Final answer:
The minimum unit cost for manufacturing airplane engines, as given by the function C(x) = 0.9x² - 198x + 28964, is found by calculating the vertex of the quadratic function. The calculation reveals that the minimum cost occurs at x = 110 units and is d. $18074.
Step-by-step explanation:
The student has asked to find the minimum unit cost for manufacturing airplane engines, given the cost function C(x) = 0.9x² - 198x + 28964. To find the minimum cost, we need to find the vertex of the parabola represented by this quadratic function. The vertex form of a quadratic function is given by C(x) = a(x - h)² + k, where (h, k) is the vertex of the parabola. Here, the vertex will provide us with the minimum unit cost.

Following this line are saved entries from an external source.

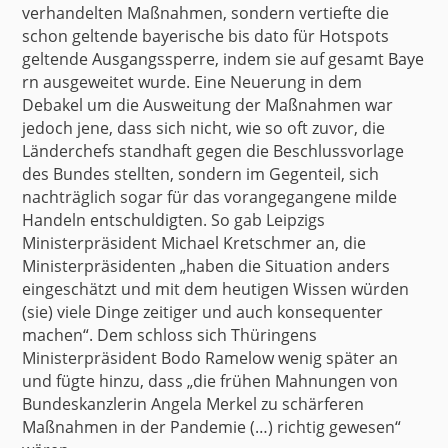
verhandelten Maßnahmen, sondern vertiefte die
schon geltende bayerische bis dato für Hotspots
geltende
Ausgangssperre
, indem sie auf gesamt
Baye
rn
ausgeweitet wurde. Eine Neuerung in dem
Debakel um die Ausweitung der Maßnahmen war
jedoch jene, dass sich nicht, wie so oft zuvor, die
Länderchefs standhaft gegen die Beschlussvorlage
des Bundes stellten, sondern im Gegenteil, sich
nachträglich sogar für das vorangegangene milde
Handeln
entschuldigten
. So gab Leipzigs
Ministerpräsident Michael Kretschmer an, die
Ministerpräsidenten „haben die Situation anders
eingeschätzt und mit dem heutigen Wissen würden
(sie) viele Dinge zeitiger und auch konsequenter
machen“. Dem schloss sich Thüringens
Ministerpräsident Bodo Ramelow wenig später an
und fügte hinzu, dass „die frühen Mahnungen von
Bundeskanzlerin Angela Merkel zu schärferen
Maßnahmen in der Pandemie (…) richtig gewesen“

The x-coordinate of the vertex (h) can be found using the formula -b/(2a) for a quadratic equation ax² + bx + c. For the given function, a = 0.9 and b = -198, so h = -(-198) / (2 * 0.9) = 198 / 1.8 = 110. The minimum cost will be at x = 110 units.
Substituting x = 110 into the cost function C(x) gives us the minimum unit cost C(110) = 0.9(110)² - 198(110) + 28964 = 0.9(12100) - 21780 + 28964 = 10890 - 21780 + 28964 = $18074. Therefore, the minimum unit cost is $18074.